Aigle Vaillant sembla alors le sonder de nouveau de ses yeux noirs pendant un court instant, puis il posa sa main droite sur son cœur en inclinant la tête. Nul besoin de mots pour comprendre qu'il avait accepté, ce simple geste en disant plus que des mots qui finissaient souvent emportés par le vent. Alors, même si Georges repartit abattu et triste de en pas avoir retrouvé sa fille, il y avait dans son cœur un peu d'espoir de revoir un jour sa fille.
Le chef indien le regarda partir et ne le quitta pas des yeux jusqu'à ce qu'il disparaisse à l'horizon, il avait de la peine pour cet homme, il aimait sincèrement sa fille mais ses mauvais choix les avaient séparés en dépit de leurs efforts mutuels. Au moins, il ne lui avait pas menti, Judy n'était pas dans le village, même si elle y avait passé la nuit après sa fuite. Puis elle avait insisté pour s'installer à l'extérieur du village pour ne pas leur causer de problèmes avec son père ou le colonel, et il avait pu lui indiquer une grotte non loin.
Repenser à son arrivée au beau milieu de la nuit amena un sourire sur son visage ; elle était arrivée essoufflée et s'était glissée dans son tipi pour le réveiller, le surprenant et l'inquiétant comme c'était la première fois qu'elle faisait ça. Mais elle l'avait rapidement rassuré en lui apprenant la plus belle des nouvelles, qu'elle portait son enfant et avait fui les siens pour le protéger. Et il comprenait ses motivations, surtout après la tentative d'agression de son fiancé, et il était heureux à la pensée d'être bientôt père. Une joie partagée par tout le village, et particulièrement par sa sœur.

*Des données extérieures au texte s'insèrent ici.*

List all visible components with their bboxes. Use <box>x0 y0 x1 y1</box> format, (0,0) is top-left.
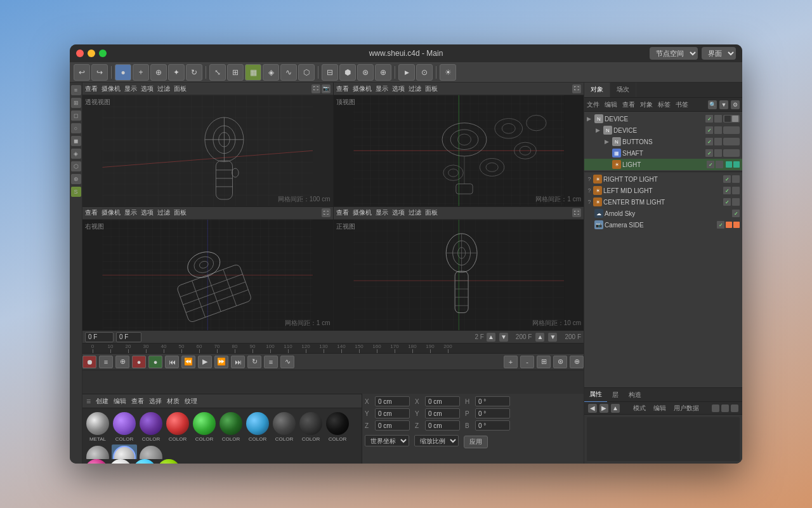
coord-z2-input[interactable] <box>425 420 460 431</box>
tree-item-light[interactable]: ▶ ☀ LIGHT ✓ <box>584 159 742 170</box>
vp-menu-camera[interactable]: 摄像机 <box>102 84 121 93</box>
vp-front-options[interactable]: 选项 <box>392 208 405 217</box>
tree-item-camera-side[interactable]: ▶ 📷 Camera SIDE ✓ <box>584 219 742 231</box>
apply-button[interactable]: 应用 <box>464 436 488 448</box>
rp-search-icon[interactable]: 🔍 <box>708 100 717 109</box>
vp-top-panel[interactable]: 面板 <box>425 84 438 93</box>
character-button[interactable]: ⊕ <box>375 64 391 81</box>
material-color-3[interactable]: COLOR <box>165 411 190 443</box>
vp-menu-look[interactable]: 查看 <box>85 84 98 93</box>
sidebar-3d-icon[interactable]: ◻ <box>71 110 81 121</box>
spline-button[interactable]: ∿ <box>280 64 297 81</box>
vp-menu-options[interactable]: 选项 <box>141 84 154 93</box>
mograph-button[interactable]: ⬢ <box>339 64 356 81</box>
polygon-button[interactable]: ◈ <box>263 64 279 81</box>
vp-top-display[interactable]: 显示 <box>376 84 388 93</box>
tl-selkey-btn[interactable]: ⊞ <box>537 356 551 368</box>
tree-item-buttons[interactable]: ▶ N BUTTONS ✓ <box>584 136 742 147</box>
coord-b-input[interactable] <box>475 420 510 431</box>
rp-subtab-tag[interactable]: 标签 <box>658 100 671 109</box>
undo-button[interactable]: ↩ <box>74 64 90 81</box>
mat-menu-icon[interactable]: ≡ <box>86 397 91 406</box>
tree-item-left-mid-light[interactable]: ? ☀ LEFT MID LIGHT ✓ <box>584 185 742 196</box>
vp-right-filter[interactable]: 过滤 <box>157 208 170 217</box>
tl-loop-btn[interactable]: ↻ <box>247 356 261 368</box>
tl-prev-btn[interactable]: ⏪ <box>181 356 195 368</box>
material-color-12[interactable]: COLOR <box>138 444 164 459</box>
material-metal[interactable]: METAL <box>85 411 110 443</box>
attr-tab-properties[interactable]: 属性 <box>584 387 607 403</box>
material-color-4[interactable]: COLOR <box>192 411 217 443</box>
attr-nav-back[interactable]: ◀ <box>588 404 597 413</box>
viewport-perspective[interactable]: 查看 摄像机 显示 选项 过滤 面板 ⛶ 📷 透视视图 <box>82 83 333 206</box>
coord-p-input[interactable] <box>475 408 510 418</box>
vp-right-display[interactable]: 显示 <box>124 208 137 217</box>
material-color-6[interactable]: COLOR <box>245 411 270 443</box>
tab-object[interactable]: 对象 <box>584 83 610 97</box>
frame-down-btn[interactable]: ▼ <box>499 333 508 342</box>
tree-item-device-child[interactable]: ▶ N DEVICE ✓ <box>584 124 742 136</box>
current-frame-input[interactable] <box>85 332 114 342</box>
rp-filter-icon[interactable]: ▼ <box>719 100 728 109</box>
tree-item-center-btm-light[interactable]: ? ☀ CENTER BTM LIGHT ✓ <box>584 196 742 208</box>
sidebar-view-icon[interactable]: ⊞ <box>71 98 81 108</box>
rp-subtab-object[interactable]: 对象 <box>640 100 653 109</box>
tab-scene[interactable]: 场次 <box>610 83 636 97</box>
layout-dropdown[interactable]: 界面 <box>702 47 736 60</box>
tl-play-btn[interactable]: ▶ <box>198 356 212 368</box>
tl-delkey-btn[interactable]: - <box>520 356 534 368</box>
tl-extra4[interactable]: ● <box>148 356 162 368</box>
add-button[interactable]: + <box>133 64 149 81</box>
end-frame-up-btn[interactable]: ▲ <box>535 333 544 342</box>
coord-x1-input[interactable] <box>375 396 410 406</box>
attr-tab-construct[interactable]: 构造 <box>624 388 646 402</box>
light-button[interactable]: ☀ <box>440 64 456 81</box>
tl-autokey-btn[interactable]: ⊛ <box>553 356 567 368</box>
sidebar-sphere-icon[interactable]: ○ <box>71 123 81 133</box>
mat-create[interactable]: 创建 <box>96 397 108 406</box>
vp-right-look[interactable]: 查看 <box>85 208 98 217</box>
vp-menu-filter[interactable]: 过滤 <box>157 84 170 93</box>
attr-subtab-mode[interactable]: 模式 <box>633 404 646 413</box>
mesh-button[interactable]: ▦ <box>245 64 261 81</box>
viewport-right[interactable]: 查看 摄像机 显示 选项 过滤 面板 ⛶ 右视图 <box>82 207 333 331</box>
node-space-dropdown[interactable]: 节点空间 <box>650 47 698 60</box>
material-color-9[interactable]: COLOR <box>325 411 350 443</box>
coord-x2-input[interactable] <box>425 396 460 406</box>
tree-flag-check-5[interactable]: ✓ <box>707 161 714 168</box>
tl-start-btn[interactable]: ⏮ <box>165 356 179 368</box>
sidebar-cube-icon[interactable]: ◼ <box>71 136 81 146</box>
tl-extra2[interactable]: ⊕ <box>115 356 129 368</box>
viewport-top[interactable]: 查看 摄像机 显示 选项 过滤 面板 ⛶ 顶视图 <box>334 83 584 206</box>
tl-end-btn[interactable]: ⏭ <box>231 356 245 368</box>
mat-select[interactable]: 选择 <box>149 397 162 406</box>
rp-subtab-edit[interactable]: 编辑 <box>605 100 617 109</box>
attr-tab-layers[interactable]: 层 <box>607 388 624 402</box>
mat-view[interactable]: 查看 <box>131 397 144 406</box>
rp-subtab-view[interactable]: 查看 <box>622 100 635 109</box>
mat-small-cyan[interactable] <box>133 459 156 464</box>
rp-subtab-file[interactable]: 文件 <box>587 100 599 109</box>
sidebar-sculpt-icon[interactable]: ⊛ <box>71 174 81 184</box>
tree-item-right-top-light[interactable]: ? ☀ RIGHT TOP LIGHT ✓ <box>584 173 742 185</box>
render-view-button[interactable]: ⊙ <box>416 64 433 81</box>
tree-flag-check-10[interactable]: ✓ <box>717 221 724 229</box>
vp-front-filter[interactable]: 过滤 <box>409 208 421 217</box>
material-color-8[interactable]: COLOR <box>298 411 324 443</box>
new-object-button[interactable]: ● <box>115 64 131 81</box>
vp-right-panel[interactable]: 面板 <box>174 208 187 217</box>
tl-keys-btn[interactable]: ≡ <box>264 356 278 368</box>
mat-material[interactable]: 材质 <box>167 397 180 406</box>
tree-flag-check-7[interactable]: ✓ <box>723 187 731 194</box>
tl-curves-btn[interactable]: ∿ <box>280 356 294 368</box>
vp-right-maximize-btn[interactable]: ⛶ <box>322 208 331 217</box>
close-button[interactable] <box>76 50 84 57</box>
tree-flag-check-4[interactable]: ✓ <box>705 149 713 157</box>
vp-top-maximize-btn[interactable]: ⛶ <box>572 84 581 93</box>
vp-right-camera[interactable]: 摄像机 <box>102 208 121 217</box>
viewport-front[interactable]: 查看 摄像机 显示 选项 过滤 面板 ⛶ 正视图 <box>334 207 584 331</box>
vp-front-look[interactable]: 查看 <box>336 208 349 217</box>
material-color-2[interactable]: COLOR <box>138 411 164 443</box>
mat-small-white[interactable] <box>109 459 132 464</box>
tree-item-device-root[interactable]: ▶ N DEVICE ✓ <box>584 113 742 124</box>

Après avoir passé la nuit ensemble, il avait annoncé cette bonne nouvelle aux siens, croulant ensuite sous les félicitations de tous. La plus démonstrative avait été Cœur de Feu, elle avait refusé de quitter sa sœur depuis l'annonce, l'aidant à s'installer dans la grotte et elle était toujours à ses côtés. L'arrivée de leurs futurs enfants amènerait sans aucun doute une nouvelle vague de joie dans le village, surtout pour sa sœur qui serait enfin libérée de Loup Solitaire.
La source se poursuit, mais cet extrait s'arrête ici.